On peut aussi se dire que c'est l'idée même de souveraineté nationale qui est mise en cause par le numérique. En effet, les grands acteurs de la toile que sont les moteurs de recherche ou les réseaux sociaux ont des programmes politiques. Ils ont accumulé des capitaux considérables, et souhaitent désormais promouvoir leurs aspirations libertariennes, c'est-à-dire ni libertaires ni libérales, mais prônant un désengagement total de la tutelle des États pour donner à la propriété un pouvoir absolu.
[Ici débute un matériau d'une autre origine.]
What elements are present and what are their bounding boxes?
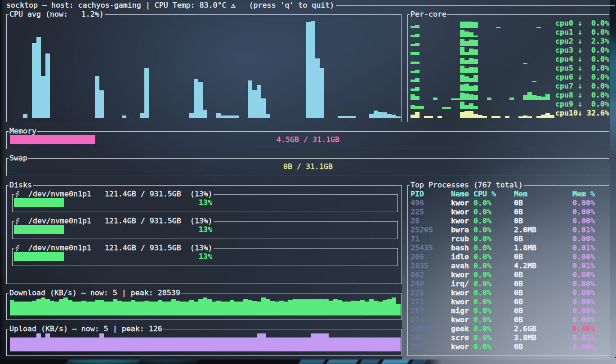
disk-title-0: /dev/nvme0n1p1 121.4GB / 931.5GB (13%) <box>20 190 214 199</box>
chart-bar <box>365 302 369 315</box>
chart-bar <box>387 299 392 315</box>
chart-bar <box>545 94 550 100</box>
chart-bar <box>302 299 306 315</box>
chart-bar <box>252 337 257 351</box>
proc-cell-6-3: 0B <box>514 253 523 262</box>
proc-cell-10-3: 0B <box>514 289 523 297</box>
chart-bar <box>99 300 104 315</box>
chart-bar <box>261 297 266 315</box>
chart-bar <box>194 337 198 351</box>
chart-bar <box>342 302 347 315</box>
chart-bar <box>23 114 27 118</box>
chart-bar <box>464 84 469 91</box>
chart-bar <box>144 301 149 315</box>
chart-bar <box>266 114 270 118</box>
proc-cell-9-3: 0B <box>514 280 523 289</box>
chart-bar <box>460 58 464 64</box>
chart-bar <box>378 112 383 118</box>
per-core-title: Per-core <box>410 10 447 19</box>
chart-bar <box>315 299 320 315</box>
proc-cell-7-3: 4.2MB <box>514 262 536 271</box>
chart-bar <box>473 114 478 118</box>
core-sparkline-9 <box>411 100 554 109</box>
chart-bar <box>464 93 469 100</box>
chart-bar <box>523 115 527 118</box>
proc-cell-9-1: irq/ <box>451 280 469 289</box>
proc-cell-15-1: scre <box>451 333 469 342</box>
chart-bar <box>23 337 27 351</box>
upload-history-chart <box>10 333 401 351</box>
border-line <box>214 221 398 222</box>
proc-cell-0-2: 0.0% <box>473 199 491 208</box>
chart-bar <box>424 116 429 118</box>
chart-bar <box>460 75 464 82</box>
download-panel: Download (KB/s) — now: 5 | peak: 28539 <box>6 293 402 320</box>
chart-bar <box>216 113 221 118</box>
proc-cell-4-1: rcub <box>451 235 469 244</box>
chart-bar <box>212 337 216 351</box>
chart-bar <box>324 333 329 351</box>
chart-bar <box>460 30 464 37</box>
chart-bar <box>279 301 284 315</box>
chart-bar <box>86 337 90 351</box>
chart-bar <box>239 337 243 351</box>
chart-bar <box>415 78 420 82</box>
proc-cell-4-0: 71 <box>411 235 420 244</box>
chart-bar <box>342 116 347 118</box>
app-title: socktop — host: cachyos-gaming | CPU Tem… <box>6 1 334 10</box>
chart-bar <box>496 116 500 118</box>
proc-cell-11-2: 0.0% <box>473 297 491 306</box>
chart-bar <box>469 22 473 28</box>
disks-title: Disks <box>9 181 33 190</box>
proc-cell-3-4: 0.01% <box>572 226 595 235</box>
chart-bar <box>27 302 32 315</box>
chart-bar <box>306 22 311 118</box>
chart-bar <box>189 113 194 118</box>
chart-bar <box>54 302 59 315</box>
border-line <box>214 248 398 249</box>
chart-bar <box>144 68 149 118</box>
chart-bar <box>95 337 99 351</box>
chart-bar <box>176 301 180 315</box>
proc-cell-5-0: 25435 <box>411 244 433 253</box>
disk-gauge-1: 13% <box>14 225 397 234</box>
chart-bar <box>284 337 288 351</box>
chart-bar <box>460 39 464 46</box>
memory-gauge-label: 4.5GB / 31.1GB <box>10 135 606 144</box>
chart-bar <box>234 302 239 315</box>
top-processes-title: Top Processes (767 total) <box>410 181 524 190</box>
chart-bar <box>149 337 153 351</box>
chart-bar <box>415 96 420 100</box>
chart-bar <box>176 337 180 351</box>
chart-bar <box>460 93 464 100</box>
chart-bar <box>185 302 189 315</box>
core-sparkline-3 <box>411 46 554 55</box>
chart-bar <box>541 97 545 100</box>
swap-title: Swap <box>9 154 28 163</box>
chart-bar <box>257 333 261 351</box>
chart-bar <box>288 300 293 315</box>
chart-bar <box>257 302 261 315</box>
chart-bar <box>469 78 473 82</box>
chart-bar <box>518 116 523 118</box>
left-edge-shadow <box>0 0 4 360</box>
proc-cell-3-2: 0.0% <box>473 226 491 235</box>
lightning-icon <box>15 191 20 198</box>
proc-cell-14-4: 8.46% <box>572 324 595 333</box>
chart-bar <box>320 299 324 315</box>
proc-cell-14-1: geek <box>451 324 469 333</box>
chart-bar <box>10 337 14 351</box>
proc-cell-1-3: 0B <box>514 208 523 217</box>
chart-bar <box>383 337 387 351</box>
chart-bar <box>158 337 162 351</box>
chart-bar <box>36 333 41 351</box>
proc-cell-5-4: 0.01% <box>572 244 595 253</box>
title-rule <box>336 5 615 6</box>
proc-cell-12-2: 0.0% <box>473 306 491 315</box>
chart-bar <box>374 301 378 315</box>
chart-bar <box>293 337 297 351</box>
chart-bar <box>32 301 36 315</box>
cpu-avg-panel: CPU avg (now: 1.2%) <box>6 14 402 122</box>
chart-bar <box>198 82 203 118</box>
chart-bar <box>491 116 496 118</box>
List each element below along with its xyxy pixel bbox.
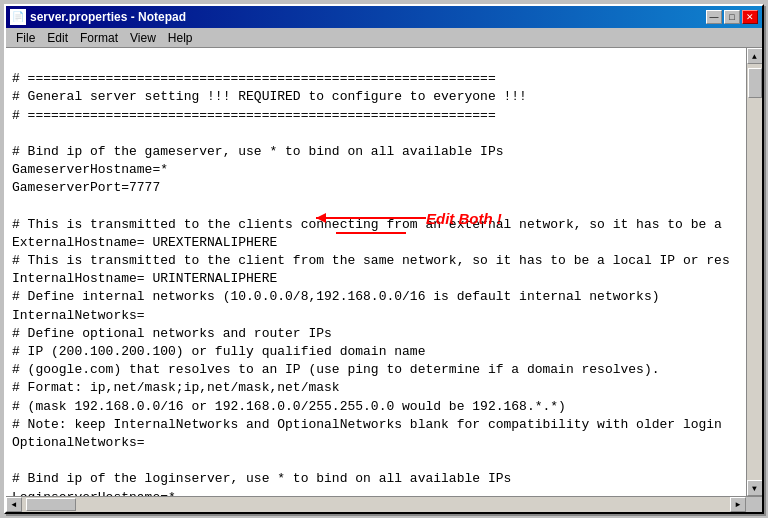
title-bar-left: 📄 server.properties - Notepad: [10, 9, 186, 25]
menu-file[interactable]: File: [10, 30, 41, 46]
main-window: 📄 server.properties - Notepad — □ ✕ File…: [4, 4, 764, 514]
scroll-corner: [746, 497, 762, 512]
scrollbar-horizontal: ◄ ►: [6, 496, 762, 512]
menu-bar: File Edit Format View Help: [6, 28, 762, 48]
menu-format[interactable]: Format: [74, 30, 124, 46]
minimize-button[interactable]: —: [706, 10, 722, 24]
close-button[interactable]: ✕: [742, 10, 758, 24]
menu-edit[interactable]: Edit: [41, 30, 74, 46]
scroll-left-button[interactable]: ◄: [6, 497, 22, 512]
scrollbar-vertical: ▲ ▼: [746, 48, 762, 496]
scroll-down-button[interactable]: ▼: [747, 480, 763, 496]
bottom-area: ◄ ►: [6, 496, 762, 512]
maximize-button[interactable]: □: [724, 10, 740, 24]
window-controls: — □ ✕: [706, 10, 758, 24]
window-title: server.properties - Notepad: [30, 10, 186, 24]
scroll-thumb-horizontal[interactable]: [26, 498, 76, 511]
scroll-up-button[interactable]: ▲: [747, 48, 763, 64]
title-bar: 📄 server.properties - Notepad — □ ✕: [6, 6, 762, 28]
scroll-track-vertical[interactable]: [747, 64, 762, 480]
menu-view[interactable]: View: [124, 30, 162, 46]
scroll-thumb-vertical[interactable]: [748, 68, 762, 98]
scroll-right-button[interactable]: ►: [730, 497, 746, 512]
app-icon: 📄: [10, 9, 26, 25]
editor-content: # ======================================…: [12, 52, 740, 496]
content-area: # ======================================…: [6, 48, 762, 496]
editor-area[interactable]: # ======================================…: [6, 48, 746, 496]
menu-help[interactable]: Help: [162, 30, 199, 46]
scroll-track-horizontal[interactable]: [22, 497, 730, 512]
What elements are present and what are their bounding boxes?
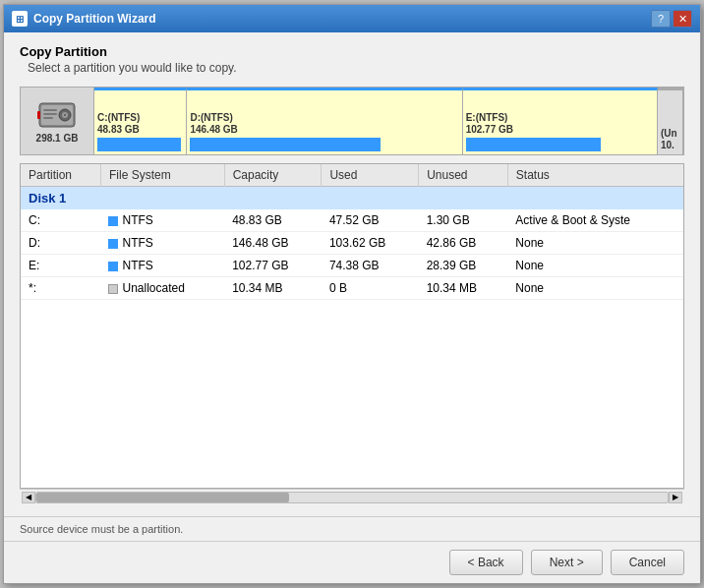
ntfs-icon	[108, 239, 118, 249]
scrollbar-thumb[interactable]	[36, 493, 289, 502]
cell-used: 74.38 GB	[322, 255, 419, 277]
col-status: Status	[507, 164, 683, 187]
cell-capacity: 146.48 GB	[224, 232, 322, 255]
cell-unused: 28.39 GB	[419, 255, 508, 277]
section-title: Copy Partition	[20, 44, 684, 59]
col-partition: Partition	[21, 164, 100, 187]
next-button[interactable]: Next >	[531, 550, 603, 575]
table-row[interactable]: C:NTFS48.83 GB47.52 GB1.30 GBActive & Bo…	[21, 209, 683, 232]
partitions-visual: C:(NTFS)48.83 GB D:(NTFS)146.48 GB E:(NT…	[94, 88, 683, 154]
partition-table: Partition File System Capacity Used Unus…	[21, 164, 683, 300]
cancel-button[interactable]: Cancel	[611, 550, 684, 575]
svg-rect-8	[37, 111, 40, 119]
table-row[interactable]: E:NTFS102.77 GB74.38 GB28.39 GBNone	[21, 255, 683, 277]
col-unused: Unused	[419, 164, 508, 187]
col-capacity: Capacity	[224, 164, 322, 187]
table-row[interactable]: D:NTFS146.48 GB103.62 GB42.86 GBNone	[21, 232, 683, 255]
ntfs-icon	[108, 216, 118, 226]
scroll-right-button[interactable]: ▶	[669, 492, 682, 503]
cell-status: None	[507, 255, 683, 277]
partition-table-container: Partition File System Capacity Used Unus…	[20, 163, 684, 489]
hdd-icon	[37, 99, 77, 131]
cell-capacity: 10.34 MB	[224, 277, 322, 300]
table-row[interactable]: *:Unallocated10.34 MB0 B10.34 MBNone	[21, 277, 683, 300]
svg-rect-5	[43, 109, 57, 111]
window-title: Copy Partition Wizard	[33, 12, 156, 26]
cell-unused: 10.34 MB	[419, 277, 508, 300]
cell-used: 47.52 GB	[322, 209, 419, 232]
cell-filesystem: NTFS	[100, 209, 224, 232]
c-usage-bar	[97, 138, 181, 151]
cell-unused: 1.30 GB	[419, 209, 508, 232]
horizontal-scrollbar[interactable]: ◀ ▶	[20, 489, 684, 504]
cell-unused: 42.86 GB	[419, 232, 508, 255]
cell-capacity: 102.77 GB	[224, 255, 322, 277]
section-subtitle: Select a partition you would like to cop…	[28, 61, 684, 75]
d-usage-bar	[190, 138, 381, 151]
cell-partition: C:	[21, 209, 100, 232]
e-partition-visual[interactable]: E:(NTFS)102.77 GB	[463, 88, 658, 154]
title-bar-left: ⊞ Copy Partition Wizard	[12, 11, 156, 27]
cell-partition: E:	[21, 255, 100, 277]
disk-visual: 298.1 GB C:(NTFS)48.83 GB D:(NTFS)146.48…	[20, 87, 684, 155]
app-icon: ⊞	[12, 11, 28, 27]
footer: < Back Next > Cancel	[4, 541, 700, 583]
cell-partition: *:	[21, 277, 100, 300]
d-label: D:(NTFS)146.48 GB	[190, 112, 458, 136]
scrollbar-track[interactable]	[35, 492, 669, 503]
d-partition-visual[interactable]: D:(NTFS)146.48 GB	[187, 88, 462, 154]
unalloc-icon	[108, 284, 118, 294]
disk-icon-area: 298.1 GB	[21, 88, 94, 154]
c-label: C:(NTFS)48.83 GB	[97, 112, 183, 136]
svg-rect-6	[43, 113, 57, 115]
content-area: Copy Partition Select a partition you wo…	[4, 32, 700, 516]
cell-filesystem: NTFS	[100, 232, 224, 255]
status-message: Source device must be a partition.	[20, 523, 183, 535]
cell-status: None	[507, 277, 683, 300]
cell-status: Active & Boot & Syste	[507, 209, 683, 232]
cell-partition: D:	[21, 232, 100, 255]
close-button[interactable]: ✕	[673, 10, 692, 28]
disk-size: 298.1 GB	[36, 133, 79, 144]
status-bar: Source device must be a partition.	[4, 516, 700, 541]
unalloc-label: (Un10.	[661, 128, 679, 151]
svg-rect-7	[43, 117, 53, 119]
window-controls: ? ✕	[651, 10, 692, 28]
back-button[interactable]: < Back	[449, 550, 523, 575]
cell-filesystem: NTFS	[100, 255, 224, 277]
scroll-left-button[interactable]: ◀	[22, 492, 35, 503]
col-used: Used	[322, 164, 419, 187]
cell-used: 0 B	[322, 277, 419, 300]
cell-capacity: 48.83 GB	[224, 209, 322, 232]
col-filesystem: File System	[100, 164, 224, 187]
svg-point-4	[64, 114, 66, 116]
title-bar: ⊞ Copy Partition Wizard ? ✕	[4, 5, 700, 32]
ntfs-icon	[108, 262, 118, 271]
cell-used: 103.62 GB	[322, 232, 419, 255]
c-partition-visual[interactable]: C:(NTFS)48.83 GB	[94, 88, 187, 154]
main-window: ⊞ Copy Partition Wizard ? ✕ Copy Partiti…	[3, 4, 701, 584]
cell-status: None	[507, 232, 683, 255]
e-usage-bar	[466, 138, 602, 151]
e-label: E:(NTFS)102.77 GB	[466, 112, 654, 136]
unalloc-partition-visual: (Un10.	[658, 88, 683, 154]
disk-group-row: Disk 1	[21, 187, 683, 210]
cell-filesystem: Unallocated	[100, 277, 224, 300]
table-header-row: Partition File System Capacity Used Unus…	[21, 164, 683, 187]
help-button[interactable]: ?	[651, 10, 671, 28]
Ces grands acteurs souhaitent assumer à la place des États un certain nombre de prérogatives qui relevaient de la souveraineté, comme le privilège de battre monnaie, celui d'établir des cartes et donc un cadastre, nécessaire pour lever l'impôt, ou celui d'assurer la sécurité intérieure. La vérification d'identité se fait par la reconnaissance faciale, directement liée à la possession d'un très grand nombre de photos. Or l'État français possède des photos d'identité, mais d'assez mauvaise qualité et en nombre extrêmement limité. Et nous donnons aux grands acteurs du numérique toutes nos images... Ils peuvent aussi se développer dans le domaine de la justice, avec l'idée de justice prédictive. On pensait que la défense était un domaine réservé à l'État, mais, désormais, elle concerne aussi le cyberespace.

Si nous sommes effectivement confrontés à une nouvelle forme de souveraineté, cela signifie que nous entrerions dans une forme de féodalisme, où de multiples acteurs se partageraient le pouvoir sur des régions virtuelles, et où les États démocratiques n'auraient plus qu'une part mineure, et ancillaire, à jouer.